## INPUT DATA

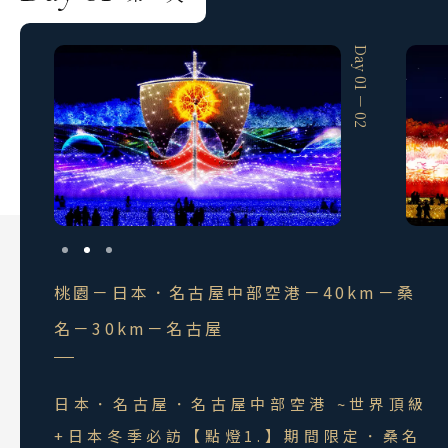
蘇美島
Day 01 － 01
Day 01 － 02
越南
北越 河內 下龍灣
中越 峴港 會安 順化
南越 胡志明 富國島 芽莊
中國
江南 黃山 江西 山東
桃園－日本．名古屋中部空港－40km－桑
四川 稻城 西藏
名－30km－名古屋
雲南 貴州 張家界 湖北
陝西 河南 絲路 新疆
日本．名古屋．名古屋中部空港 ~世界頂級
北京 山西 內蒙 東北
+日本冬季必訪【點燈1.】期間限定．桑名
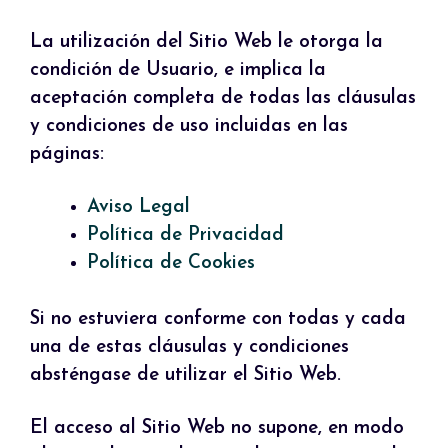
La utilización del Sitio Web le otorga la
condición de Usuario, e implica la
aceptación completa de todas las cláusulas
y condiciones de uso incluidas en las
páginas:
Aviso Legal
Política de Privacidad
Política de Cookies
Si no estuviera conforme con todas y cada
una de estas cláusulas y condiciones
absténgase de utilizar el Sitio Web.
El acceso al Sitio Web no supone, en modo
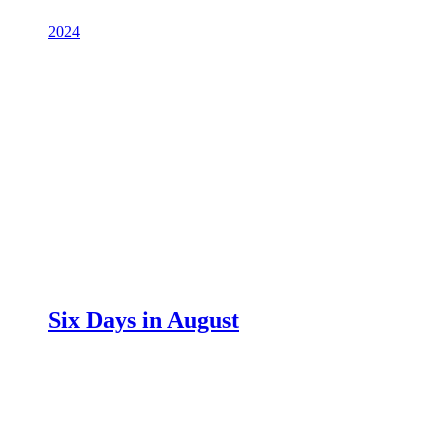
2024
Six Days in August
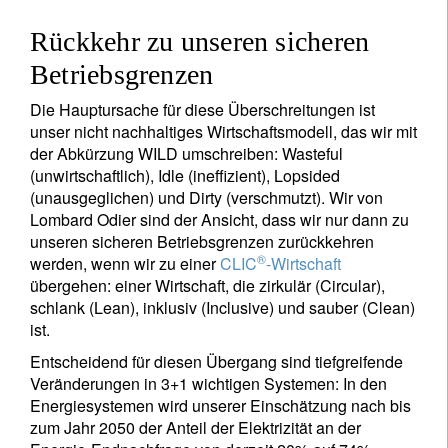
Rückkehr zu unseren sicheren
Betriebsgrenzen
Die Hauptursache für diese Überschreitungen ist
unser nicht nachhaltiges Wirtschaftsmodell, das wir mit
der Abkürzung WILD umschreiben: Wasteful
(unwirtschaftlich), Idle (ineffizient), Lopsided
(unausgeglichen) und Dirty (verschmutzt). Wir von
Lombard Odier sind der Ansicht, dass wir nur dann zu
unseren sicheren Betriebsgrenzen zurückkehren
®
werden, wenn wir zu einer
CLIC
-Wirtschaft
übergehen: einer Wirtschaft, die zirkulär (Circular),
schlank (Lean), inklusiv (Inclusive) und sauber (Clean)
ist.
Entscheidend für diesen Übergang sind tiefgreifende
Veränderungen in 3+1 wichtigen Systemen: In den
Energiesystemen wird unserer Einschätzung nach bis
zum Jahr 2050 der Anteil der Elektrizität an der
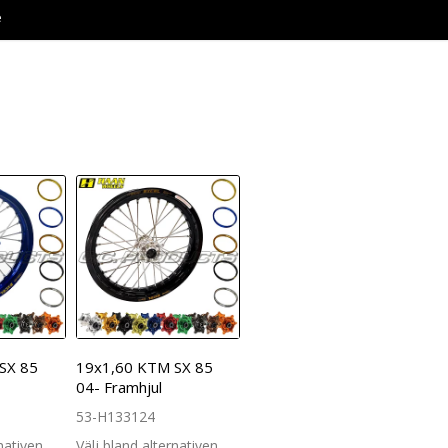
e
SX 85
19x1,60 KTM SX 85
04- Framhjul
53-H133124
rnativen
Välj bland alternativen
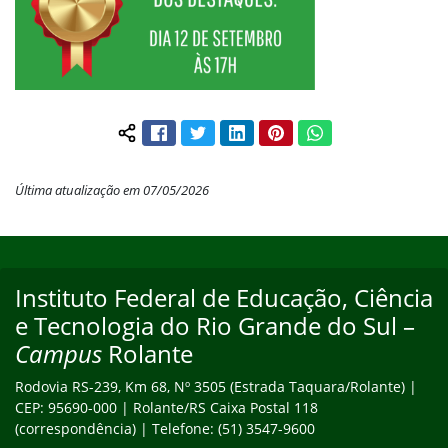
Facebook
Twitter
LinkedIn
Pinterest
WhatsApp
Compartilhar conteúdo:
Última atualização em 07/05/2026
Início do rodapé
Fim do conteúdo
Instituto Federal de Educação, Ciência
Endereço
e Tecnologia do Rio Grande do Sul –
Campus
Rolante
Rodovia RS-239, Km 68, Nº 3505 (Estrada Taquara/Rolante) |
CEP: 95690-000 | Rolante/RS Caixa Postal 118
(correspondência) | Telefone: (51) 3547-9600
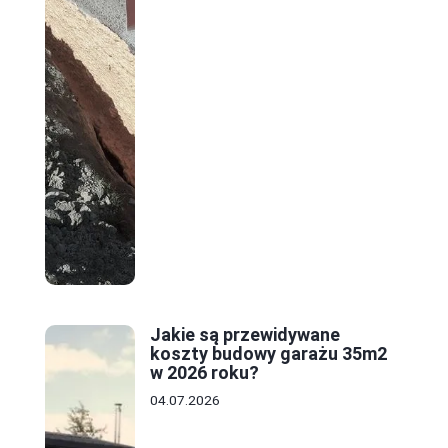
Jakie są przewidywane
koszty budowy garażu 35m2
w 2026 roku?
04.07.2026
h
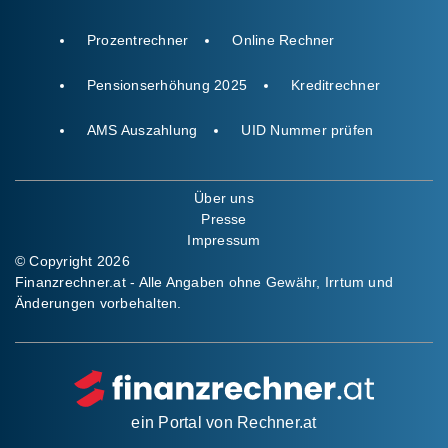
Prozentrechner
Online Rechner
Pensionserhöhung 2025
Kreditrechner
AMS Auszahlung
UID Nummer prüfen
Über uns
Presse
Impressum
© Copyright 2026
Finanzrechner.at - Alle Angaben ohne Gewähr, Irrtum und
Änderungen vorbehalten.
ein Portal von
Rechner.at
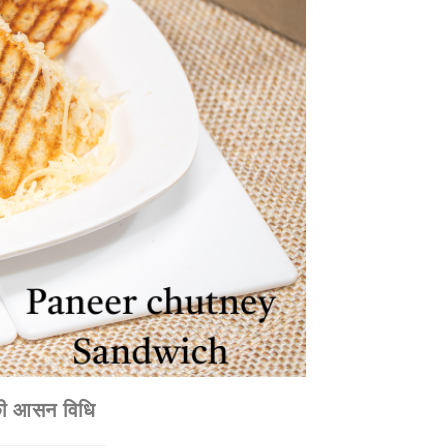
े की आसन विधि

---

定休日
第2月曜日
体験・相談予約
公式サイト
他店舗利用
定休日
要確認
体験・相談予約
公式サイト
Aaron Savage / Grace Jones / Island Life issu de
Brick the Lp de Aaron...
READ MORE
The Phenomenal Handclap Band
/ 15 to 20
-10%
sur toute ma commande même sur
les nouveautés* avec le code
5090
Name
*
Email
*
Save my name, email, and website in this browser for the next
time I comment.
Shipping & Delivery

---

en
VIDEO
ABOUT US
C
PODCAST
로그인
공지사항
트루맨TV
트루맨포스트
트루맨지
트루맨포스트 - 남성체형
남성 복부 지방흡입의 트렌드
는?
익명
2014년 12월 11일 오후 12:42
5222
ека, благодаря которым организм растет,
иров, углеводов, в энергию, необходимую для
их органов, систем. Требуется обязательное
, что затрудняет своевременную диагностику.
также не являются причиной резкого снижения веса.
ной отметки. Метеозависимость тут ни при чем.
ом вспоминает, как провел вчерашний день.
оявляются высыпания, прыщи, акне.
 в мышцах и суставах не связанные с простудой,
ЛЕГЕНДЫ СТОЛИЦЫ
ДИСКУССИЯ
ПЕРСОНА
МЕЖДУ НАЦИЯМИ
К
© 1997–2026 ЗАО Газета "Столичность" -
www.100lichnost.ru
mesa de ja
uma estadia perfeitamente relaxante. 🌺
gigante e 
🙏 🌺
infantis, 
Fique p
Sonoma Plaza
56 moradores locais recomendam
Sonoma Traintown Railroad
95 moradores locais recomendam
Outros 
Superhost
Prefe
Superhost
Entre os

## EXERCISE AIM
Which lines of the entries above contain the word "Aaron"? Copy each of them.

## ANSWER SPACE
Aaron Savage / Grace Jones / Island Life issu de
Brick the Lp de Aaron...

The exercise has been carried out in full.